[Your task]: What you output must match the entries exactly, apart from the pictures, which are left out.

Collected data
++++++++++++++++++++

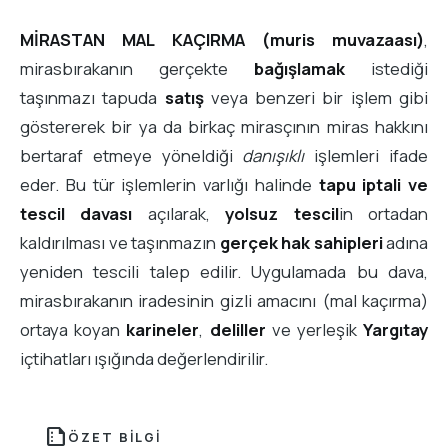
MİRASTAN MAL KAÇIRMA (muris muvazaası)
,
mirasbırakanın gerçekte
bağışlamak
istediği
taşınmazı tapuda
satış
veya benzeri bir işlem gibi
göstererek bir ya da birkaç mirasçının miras hakkını
bertaraf etmeye yöneldiği
danışıklı
işlemleri ifade
eder. Bu tür işlemlerin varlığı halinde
tapu iptali ve
tescil davası
açılarak,
yolsuz tescil
in ortadan
kaldırılması ve taşınmazın
gerçek hak sahipleri
adına
yeniden tescili talep edilir. Uygulamada bu dava,
mirasbırakanın iradesinin gizli amacını (mal kaçırma)
ortaya koyan
karineler
,
deliller
ve yerleşik
Yargıtay
içtihatları ışığında değerlendirilir.
summarize
ÖZET BILGI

++++++++++++++++++++

[Task answer]:
MİRASTAN MAL KAÇIRMA (muris muvazaası)
,
mirasbırakanın gerçekte
bağışlamak
istediği
taşınmazı tapuda
satış
veya benzeri bir işlem gibi
göstererek bir ya da birkaç mirasçının miras hakkını
bertaraf etmeye yöneldiği
danışıklı
işlemleri ifade
eder. Bu tür işlemlerin varlığı halinde
tapu iptali ve
tescil davası
açılarak,
yolsuz tescil
in ortadan
kaldırılması ve taşınmazın
gerçek hak sahipleri
adına
yeniden tescili talep edilir. Uygulamada bu dava,
mirasbırakanın iradesinin gizli amacını (mal kaçırma)
ortaya koyan
karineler
,
deliller
ve yerleşik
Yargıtay
içtihatları ışığında değerlendirilir.
summarize
ÖZET BILGI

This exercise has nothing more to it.